Poirot Retrospective #1: The Murder of Roger Ackroyd

 Poirot Retrospective #1: The Murder of Roger Ackroyd

After years and years and years of reading detective fiction, I've decided to go and read basically all of the Agatha Christie murder mysteries featuring the fussy and fastidious Belgian detective Hercules Poirot. Rather than attempt them in any sort of order, I just pick them up as I find them on sale, and I decided to start with the one that is consistently voted the best: The Murder of Roger Ackroyd (1926).

Well, hot damn, this is a great novel. It's not just great, I would argue this helped define the entire genre, and might easily be the most important murder mystery/detective novel since the Sherlock Holmes books of the early 1900s, and until the noir movement of the '40s.

Why is it so great? A lot of reasons. The murder is a typical "locked room" type - a rich man is killed in his study, he had several guests, mysterious people are wandering the area, his servants are lying or otherwise acting strangely, and many or all of them had the motive to do him in. Or did they? Things are never quite what you think here.

Every Agatha Christie book I've read has at least one big twist at the end, and often two or even three. This book's twist was mind-bending - I refuse to spoil it, but it calls everything you know into question, both in terms of the plot and in terms of being a reader of a mystery book. It is a tremendously clever move that astonished me, especially given the date of 1926. No wonder Christie is the bestselling author in English (sorry Shakespeare).

The novel is narrated by a country doctor who lives next to Poirot; at this point in his life, Poirot is semi-retired and growing vegetables in a small English village, in exile due to the turbulence in his home country of Brussels during World War I.

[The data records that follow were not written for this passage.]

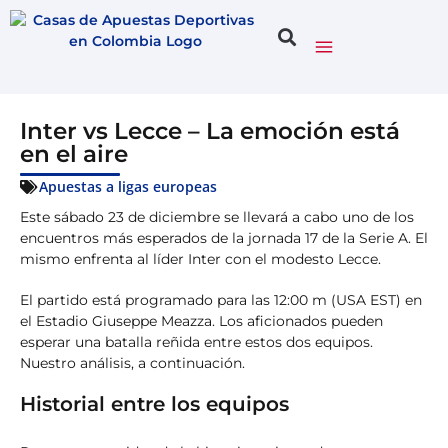
Inter vs Lecce – La emoción está
en el aire
Apuestas a ligas europeas
Este sábado 23 de diciembre se llevará a cabo uno de los
encuentros más esperados de la jornada 17 de la Serie A. El
mismo enfrenta al líder Inter con el modesto Lecce.
El partido está programado para las 12:00 m (USA EST) en
el Estadio Giuseppe Meazza. Los aficionados pueden
esperar una batalla reñida entre estos dos equipos.
Nuestro análisis, a continuación.
Historial entre los equipos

Poirot really doesn't change very much from novel to novel - he must have arrived to Christie more or less complete in her imagination. The only thing I've noticed over the course of the books is that he grows a little more cynical and melancholy about human nature in the later books - but who wouldn't, after specializing in solving murders as a livelihood?

Poirot is an ex-policeman, has a famous mustache (I love Kenneth Branagh's take on this in the recent movies, the wild double handlebar), loves order and symmetry, has a very deep fascination with and understanding of psychology, hates traveling by boat, dresses extremely well, and is more or less independently wealthy due to high profile clients (like Holmes). He also has a Man Friday; just as Holmes had Watson, Poirot has Hastings.

Hastings doesn't appear in this novel - more's the pity - but he's a great sidekick and narrates many of the Poirot stories. We'll get to him in another review. In this book, the country doctor plays the Hastings role of rather unimaginative fuddy duddy who plods along and is amused and sometimes shocked by Poirot's knife-like insights.

The characters are all fleshed out well here, and as I always say: good characters make for good suspects (and good victims). The murder is interesting, the solution is interesting, and nothing is forced or cheap (as in some later Christie novels - we'll get there).

This book also doesn't really have what I like to call Cabot Cove Syndrome, named after the most frequent setting on the show Murder She Wrote - that's when the main character just happens to stumble over murder after murder after murder until it becomes ridiculous. In this one, the murder occurs in the same general county as Poirot has relocated to, and he comes on the case rather naturally.

I've read about 15-16 Poirot books so far, and this is easily the best. Christie does something wild here that implicates the entire genre and it pays off in spades. No wonder this is frequently voted her best book: it's a landmark of the genre.